The book incidents in the life of a Slave girl by Harriet Jacob, portrays the life of a girl that was born and brought up in slavery. The young girl first realized that she was a slave at the age of six years during the burial of her late mother. It was a discouraging for a girl of tender age to learn that she was another person’s property, she also lost her mistress at the age of twelve and the dream of ever coming home to a mother figure in her life again were shattered (Jacobs 2).
Jacobs wonders why young slaves would fall in love knowing too well that their destinies were in the hands of other persons and that misery might befall them before their love could see the light of the day (Jacobs 14). The family of Jacobs including the extended family were enslaved here and despite the efforts shown by her grad mother to secure here own freedom, there were numerous challenges along the route to here freedom.
Jacobs took a more responsive position and managed to escape, she was consequently able to free her kind from the land of bondage. She took a long route to achieve her freedom and that of her kids. Although, here mother died before Jacobs knew the meaning of being a slave, her grad mother lived long enough to witness the freedom of her dear family. Although Jacobs had to bring up her kids on her own after final securing the freedom they all had been yarning for, she and her kids were glad to be reunited at last (Jacobs 202).
According to the author, motherhood is not a dividing line between mothers and other members of the society but a defining moment of all female slaves and their experiences worsens as they close to this vital stage. The first child, to Jacobs meant that she has specific obligations directed to her child; the second child meant that she needed freedom to rear her family. After witnessing the plights of her mother and grad mother Jacobs desire to gain freedom was obvious, she could not sit and watch her kids grow and take over slavery responsibilities she was partaking.
The book Our Nig, the author begins by narrating the story of a young lack man who was in love with a white lady. Jim loved Mag and she loved him back not because he was special but because he was the only man in the society that understood. They had three Negro kids, mulatto children. Mag hated her kids after the death of her Jim she married Seth and sold out her kids (Harriet 46).

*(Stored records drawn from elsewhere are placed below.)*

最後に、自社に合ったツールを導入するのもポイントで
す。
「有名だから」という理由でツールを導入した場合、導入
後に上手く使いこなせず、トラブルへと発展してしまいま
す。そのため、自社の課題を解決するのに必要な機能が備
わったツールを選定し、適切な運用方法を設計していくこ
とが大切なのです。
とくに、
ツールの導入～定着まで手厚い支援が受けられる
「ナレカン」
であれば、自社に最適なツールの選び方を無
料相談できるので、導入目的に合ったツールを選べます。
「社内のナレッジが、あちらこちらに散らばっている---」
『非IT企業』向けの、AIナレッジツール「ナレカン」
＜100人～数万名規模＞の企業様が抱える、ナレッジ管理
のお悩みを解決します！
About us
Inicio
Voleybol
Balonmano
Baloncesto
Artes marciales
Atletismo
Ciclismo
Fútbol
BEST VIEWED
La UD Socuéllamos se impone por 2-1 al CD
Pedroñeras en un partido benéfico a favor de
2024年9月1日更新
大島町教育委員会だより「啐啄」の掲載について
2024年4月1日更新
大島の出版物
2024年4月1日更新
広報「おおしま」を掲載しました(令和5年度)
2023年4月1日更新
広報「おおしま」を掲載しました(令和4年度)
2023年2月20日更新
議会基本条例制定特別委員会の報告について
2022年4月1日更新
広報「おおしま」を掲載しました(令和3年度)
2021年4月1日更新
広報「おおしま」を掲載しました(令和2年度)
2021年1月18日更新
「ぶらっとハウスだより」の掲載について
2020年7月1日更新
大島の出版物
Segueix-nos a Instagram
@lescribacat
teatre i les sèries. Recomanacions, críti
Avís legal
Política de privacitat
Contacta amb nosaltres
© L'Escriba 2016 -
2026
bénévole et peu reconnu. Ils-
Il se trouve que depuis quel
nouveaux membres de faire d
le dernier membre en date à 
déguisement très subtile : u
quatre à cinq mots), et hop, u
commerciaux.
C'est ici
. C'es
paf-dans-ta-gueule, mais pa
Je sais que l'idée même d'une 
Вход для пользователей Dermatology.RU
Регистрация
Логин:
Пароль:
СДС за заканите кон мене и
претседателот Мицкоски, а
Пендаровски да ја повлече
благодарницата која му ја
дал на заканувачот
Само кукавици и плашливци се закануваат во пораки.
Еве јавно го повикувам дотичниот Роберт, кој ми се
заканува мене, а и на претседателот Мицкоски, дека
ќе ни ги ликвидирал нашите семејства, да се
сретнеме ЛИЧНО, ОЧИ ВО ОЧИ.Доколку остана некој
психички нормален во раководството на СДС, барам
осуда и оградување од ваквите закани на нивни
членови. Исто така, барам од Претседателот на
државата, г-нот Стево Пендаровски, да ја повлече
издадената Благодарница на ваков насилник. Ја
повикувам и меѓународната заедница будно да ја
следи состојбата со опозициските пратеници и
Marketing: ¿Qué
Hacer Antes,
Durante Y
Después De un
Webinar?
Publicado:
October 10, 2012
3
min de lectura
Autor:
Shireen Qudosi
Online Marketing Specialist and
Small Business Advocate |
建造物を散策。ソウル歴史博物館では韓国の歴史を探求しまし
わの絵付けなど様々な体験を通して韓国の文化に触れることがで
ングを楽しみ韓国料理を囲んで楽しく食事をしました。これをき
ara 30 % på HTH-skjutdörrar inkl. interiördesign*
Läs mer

This book portrays a picture of uncaring and selfish mother that is so possessed with racialism to an extent of hating her own kids. Her child Frado is given to Bellmount who mistreats her after learning that her parents did not love her (134). At Bellmount’s house Frado finds some compassion with one of Bellmount’s son’s James ensuring that she is not mistreated by the other members of the family. Soon Frado finds a young man who asks for her hand in marriage and they settled down. With slavery and slaves still rampant in the society, Mag fails In her responsibility to rare her kids who were born in their marriage but due stereo types in the society, she decide to obey the call from the society and decided to forego her responsibilities as a mother (156).